- _DATA SHOWN_

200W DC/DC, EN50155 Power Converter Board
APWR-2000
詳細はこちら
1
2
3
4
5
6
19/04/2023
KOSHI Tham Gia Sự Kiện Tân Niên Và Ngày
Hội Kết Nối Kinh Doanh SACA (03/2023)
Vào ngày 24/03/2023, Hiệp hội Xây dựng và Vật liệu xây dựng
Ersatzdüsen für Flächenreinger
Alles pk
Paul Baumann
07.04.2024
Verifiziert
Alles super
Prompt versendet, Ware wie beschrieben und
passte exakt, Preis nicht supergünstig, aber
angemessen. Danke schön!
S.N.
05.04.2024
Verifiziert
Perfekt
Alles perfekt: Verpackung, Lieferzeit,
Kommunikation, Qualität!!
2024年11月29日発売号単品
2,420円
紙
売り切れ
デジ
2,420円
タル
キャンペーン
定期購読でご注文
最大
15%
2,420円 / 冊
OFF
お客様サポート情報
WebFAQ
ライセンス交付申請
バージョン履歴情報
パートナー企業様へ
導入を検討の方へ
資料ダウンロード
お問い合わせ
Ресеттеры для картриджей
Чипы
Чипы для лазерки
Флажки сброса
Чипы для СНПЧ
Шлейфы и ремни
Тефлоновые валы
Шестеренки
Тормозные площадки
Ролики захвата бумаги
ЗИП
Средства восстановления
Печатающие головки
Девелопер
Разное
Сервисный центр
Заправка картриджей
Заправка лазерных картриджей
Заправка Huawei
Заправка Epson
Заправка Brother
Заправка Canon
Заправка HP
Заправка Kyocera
* * *
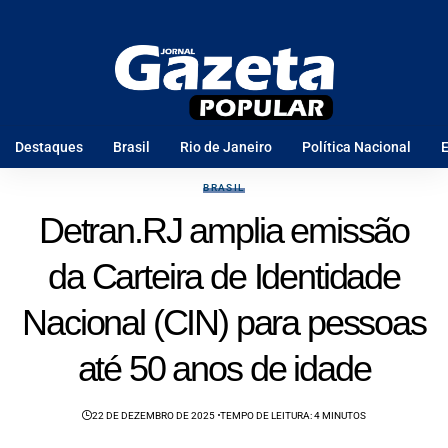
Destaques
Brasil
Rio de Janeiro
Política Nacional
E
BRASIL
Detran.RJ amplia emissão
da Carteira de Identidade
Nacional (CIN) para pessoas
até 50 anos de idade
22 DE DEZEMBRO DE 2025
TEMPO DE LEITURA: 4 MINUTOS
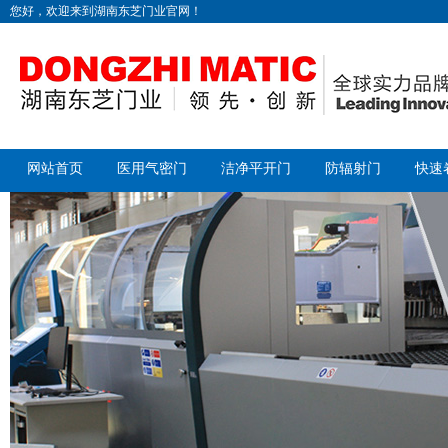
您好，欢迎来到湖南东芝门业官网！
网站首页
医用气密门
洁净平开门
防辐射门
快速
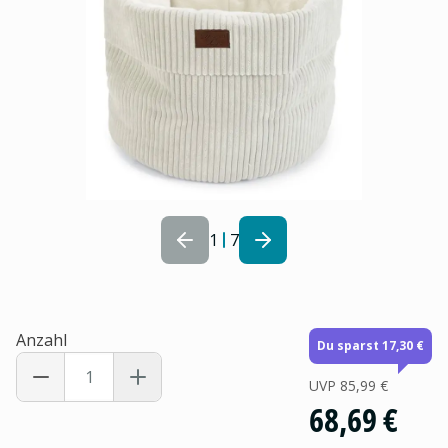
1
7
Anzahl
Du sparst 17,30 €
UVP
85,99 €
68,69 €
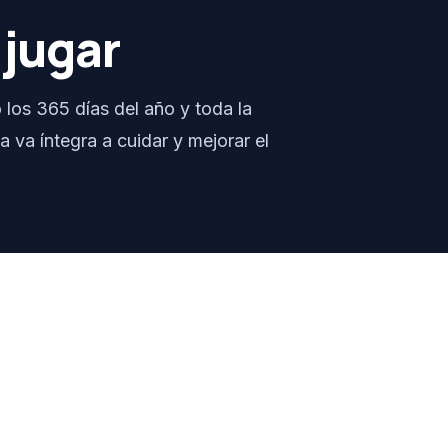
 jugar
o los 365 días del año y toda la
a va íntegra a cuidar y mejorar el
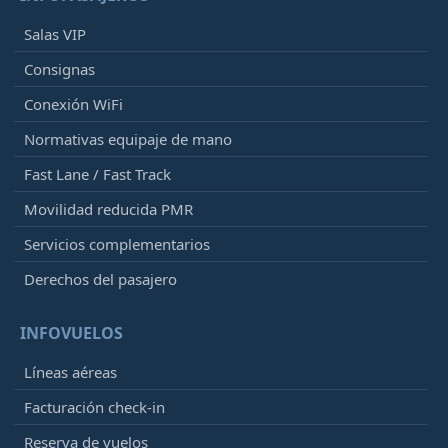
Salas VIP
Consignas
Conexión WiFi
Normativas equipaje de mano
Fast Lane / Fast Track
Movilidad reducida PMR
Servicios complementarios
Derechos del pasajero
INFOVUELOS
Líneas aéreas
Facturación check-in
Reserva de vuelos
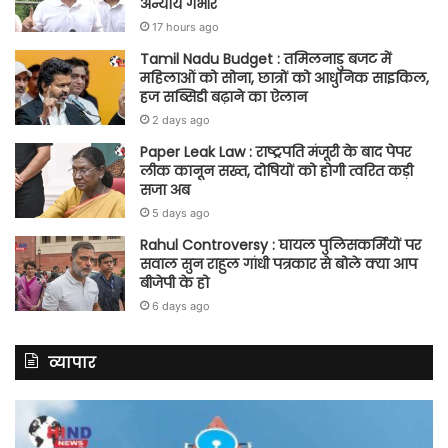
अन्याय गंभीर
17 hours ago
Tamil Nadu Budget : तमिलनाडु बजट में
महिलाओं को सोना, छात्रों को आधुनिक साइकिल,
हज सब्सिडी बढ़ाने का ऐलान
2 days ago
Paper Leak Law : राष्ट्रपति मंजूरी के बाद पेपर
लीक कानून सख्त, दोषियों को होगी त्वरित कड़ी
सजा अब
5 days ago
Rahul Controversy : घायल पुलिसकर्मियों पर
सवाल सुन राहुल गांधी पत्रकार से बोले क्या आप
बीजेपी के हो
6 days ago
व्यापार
* * *
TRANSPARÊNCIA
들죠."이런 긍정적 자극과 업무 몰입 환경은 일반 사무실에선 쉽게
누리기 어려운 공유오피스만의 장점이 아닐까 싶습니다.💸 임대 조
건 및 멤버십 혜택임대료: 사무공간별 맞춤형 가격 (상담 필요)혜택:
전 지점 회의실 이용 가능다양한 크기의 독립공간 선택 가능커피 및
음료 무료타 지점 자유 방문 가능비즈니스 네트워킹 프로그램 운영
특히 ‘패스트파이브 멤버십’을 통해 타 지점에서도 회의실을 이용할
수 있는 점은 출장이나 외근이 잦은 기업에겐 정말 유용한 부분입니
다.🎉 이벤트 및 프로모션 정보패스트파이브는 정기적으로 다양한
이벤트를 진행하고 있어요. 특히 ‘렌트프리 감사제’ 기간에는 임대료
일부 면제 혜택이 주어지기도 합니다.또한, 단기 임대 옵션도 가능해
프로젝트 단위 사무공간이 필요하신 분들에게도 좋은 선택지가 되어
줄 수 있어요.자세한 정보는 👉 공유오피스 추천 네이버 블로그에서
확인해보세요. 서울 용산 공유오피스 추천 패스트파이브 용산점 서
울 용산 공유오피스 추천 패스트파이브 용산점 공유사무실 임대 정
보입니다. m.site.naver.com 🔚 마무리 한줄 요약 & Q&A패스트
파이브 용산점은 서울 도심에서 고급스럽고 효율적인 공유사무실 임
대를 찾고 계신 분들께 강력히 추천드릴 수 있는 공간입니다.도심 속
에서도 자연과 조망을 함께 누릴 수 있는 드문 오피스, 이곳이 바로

- _TASK DIRECTIONS_
Return the span of lines in the data above that opens at the line with "200W DC/DC, EN50155 Power Converter Board" and closes at the line with "Заправка Kyocera", exactly, ends included, nothing else.

- _ANSWER TO THIS PROBLEM_
200W DC/DC, EN50155 Power Converter Board
APWR-2000
詳細はこちら
1
2
3
4
5
6
19/04/2023
KOSHI Tham Gia Sự Kiện Tân Niên Và Ngày
Hội Kết Nối Kinh Doanh SACA (03/2023)
Vào ngày 24/03/2023, Hiệp hội Xây dựng và Vật liệu xây dựng
Ersatzdüsen für Flächenreinger
Alles pk
Paul Baumann
07.04.2024
Verifiziert
Alles super
Prompt versendet, Ware wie beschrieben und
passte exakt, Preis nicht supergünstig, aber
angemessen. Danke schön!
S.N.
05.04.2024
Verifiziert
Perfekt
Alles perfekt: Verpackung, Lieferzeit,
Kommunikation, Qualität!!
2024年11月29日発売号単品
2,420円
紙
売り切れ
デジ
2,420円
タル
キャンペーン
定期購読でご注文
最大
15%
2,420円 / 冊
OFF
お客様サポート情報
WebFAQ
ライセンス交付申請
バージョン履歴情報
パートナー企業様へ
導入を検討の方へ
資料ダウンロード
お問い合わせ
Ресеттеры для картриджей
Чипы
Чипы для лазерки
Флажки сброса
Чипы для СНПЧ
Шлейфы и ремни
Тефлоновые валы
Шестеренки
Тормозные площадки
Ролики захвата бумаги
ЗИП
Средства восстановления
Печатающие головки
Девелопер
Разное
Сервисный центр
Заправка картриджей
Заправка лазерных картриджей
Заправка Huawei
Заправка Epson
Заправка Brother
Заправка Canon
Заправка HP
Заправка Kyocera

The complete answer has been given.